▶ **Exercise instructions**: Pick up at the line with "Fetal monitör bazen". Write it out exactly, along with each later line through the end of the data, and nothing more.

▶ **Data provided**:
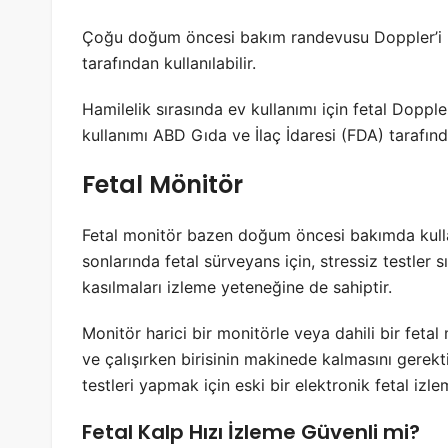
Çoğu doğum öncesi bakım randevusu Doppler’i ku
tarafından kullanılabilir.
Hamilelik sırasında ev kullanımı için fetal Dopple
kullanımı ABD Gıda ve İlaç İdaresi (FDA) tarafın
Fetal Mönitör
Fetal monitör bazen doğum öncesi bakımda kullanı
sonlarında fetal sürveyans için, stressiz testler 
kasılmaları izleme yeteneğine de sahiptir.
Monitör harici bir monitörle veya dahili bir fetal m
ve çalışırken birisinin makinede kalmasını gerek
testleri yapmak için eski bir elektronik fetal izlem
Fetal Kalp Hızı İzleme Güvenli mi?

▶ **Response area**:
Fetal monitör bazen doğum öncesi bakımda kullanı
sonlarında fetal sürveyans için, stressiz testler 
kasılmaları izleme yeteneğine de sahiptir.
Monitör harici bir monitörle veya dahili bir fetal m
ve çalışırken birisinin makinede kalmasını gerek
testleri yapmak için eski bir elektronik fetal izlem
Fetal Kalp Hızı İzleme Güvenli mi?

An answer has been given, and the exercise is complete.